In this section of the tutorial we will teach you how to run on the grid. There are two main advantages to running on the grid: First, you have access to the vast computing power of the grid, which means even very lengthy jobs can finish within hours, instead of days or weeks. Second, you have direct access to all the datasets available on the grid, which means you don’t need to download them to your site first, which can save you hours if not days of time. There are also two main disadvantages: First, for all but the simplest jobs your turnaround time will be measured in hours, if not days. And this time can vary depending on the load at the various grid sites. Second, there are more things beyond your control that can go wrong, e.g. the only grid site with your samples may experience problems and go offline for a day or two thereby delaying the execution of your jobs.
Users of AthAnalysis or any other Athena project can learn how to submit jobs to the grid at this link
As a first step, set up the Panda client which will be needed for running on the grid. You should set these up before setting up root, so it’s probably best to start from a clean shell and issue the commands:
setupATLAS
lsetup panda
Now navigate to your working area, and setup your Analysis Release, following the recommendations above What to do everytime you log in
The nice thing about using EventLoop is that you don’t have to change any of your algorithms code, we simply change the driver in the steering script. It is recommended that you use a separate submit script when running on the grid.
Let’s copy the content of ATestRun_eljob.py
all the way up to, and
including, the driver.submit()
statement into a new file
ATestSubmit.py
.
If you did the section on direct access of file on the grid the
configuration for SampleHandler should already be set, otherwise open
ATestSubmit.py
and comment out the directory scan and instead scan
using Rucio (shown below). Note since we are just testing this
functionality we will use a very small input dataset
so your job will run quickly and you can have quick feedback
regarding the success (let’s hope it’s a success) of your job.

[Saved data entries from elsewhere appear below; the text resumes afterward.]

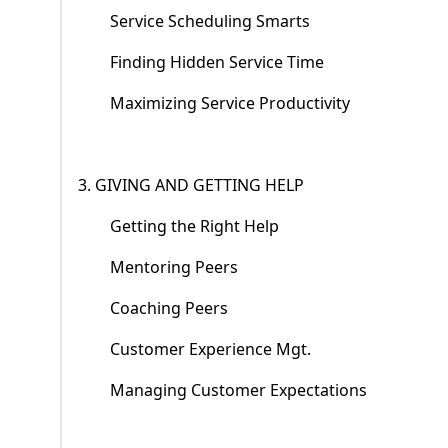
Service Scheduling Smarts
Finding Hidden Service Time
Maximizing Service Productivity
3. GIVING AND GETTING HELP
Getting the Right Help
Mentoring Peers
Coaching Peers
Customer Experience Mgt.
Managing Customer Expectations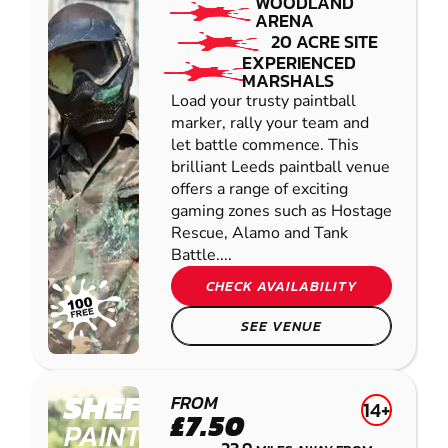
WOODLAND
ARENA
20 ACRE SITE
EXPERIENCED
MARSHALS
Load your trusty paintball
marker, rally your team and
let battle commence. This
brilliant Leeds paintball venue
offers a range of exciting
gaming zones such as Hostage
Rescue, Alamo and Tank
Battle....
CHECK AVAILABILITY
SEE VENUE
SHEFFIELD
FROM
14+
£7.50
PAINTBALL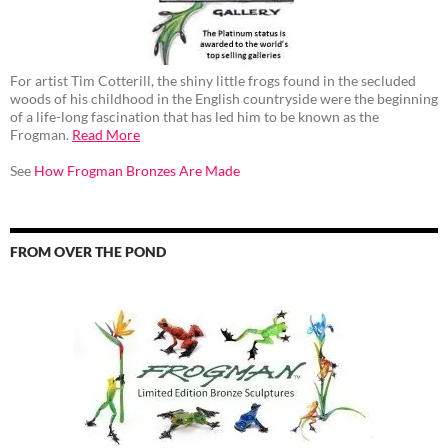
For artist Tim Cotterill, the shiny little frogs found in the secluded
woods of his childhood in the English countryside were the beginning
of a life-long fascination that has led him to be known as the
Frogman.
Read More
See
How Frogman Bronzes Are Made
FROM OVER THE POND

# inputFilePath = os.getenv( 'ALRB_TutorialData' ) + '/mc16_13TeV.410470.PhPy8EG_A14_ttbar_hdamp258p75_nonallhad.deriv.DAOD_PHYS.e6337_s3126_r10201_p4172/'
# ROOT.SH.ScanDir().filePattern( 'DAOD_PHYS.21569875._001323.pool.root.1' ).scan( sh, inputFilePath )

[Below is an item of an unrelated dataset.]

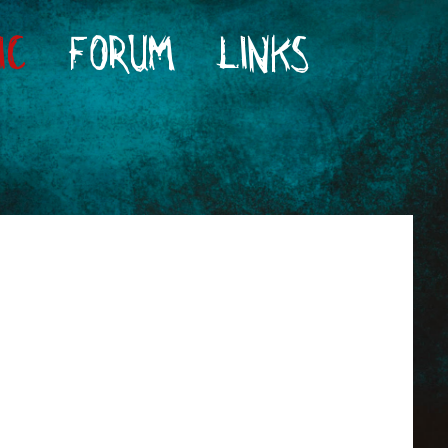
IC
FORUM
LINKS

ROOT.SH.scanRucio(sh, 'data16_13TeV.periodAllYear.physics_Main.PhysCont.DAOD_ZMUMU.repro21_v01/' )
Next, replace the driver with the PrunDriver
:
# driver = ROOT.EL.DirectDriver()
driver = ROOT.EL.PrunDriver()
We actually need to specify a structure to the output dataset name, as
our input sample has a really really long name, and by default the
output dataset name will contain (among other strings) this input
dataset name which is too long for the Grid to handle. So after you’ve
defined this PrunDriver
add:
driver.options().setString("nc_outputSampleName", "user.<nickname>.grid_test_run")
where you should replace <nickname>
with your Grid nickname (usually
same as your lxplus username), the argument [2]
will put the dataset ID
(MC ID or run number) and [6]
will put the AMI tags (basically we are
removing this “physics short” text). Note that if you wanted to rerun
this again with the same input but a slightly different analysis
setting you would need to come up with a different output dataset name
(or you will get an error telling you this output dataset name already
exists). You need to have unique dataset names.
The PrunDriver
supports a number of optional configuration options
that you might recognize from the prun
program.
Finally, submit the jobs as before:
ATestSubmit.py --submission-dir=submitDir
This job submission process may take a while to complete - do not interrupt it! You will be prompted to enter your Grid certificate password.
You can follow the evolution of your jobs by going to https://bigpanda.cern.ch/user/.
If you need more information on options available for running on the grid, check out the grid driver documentation.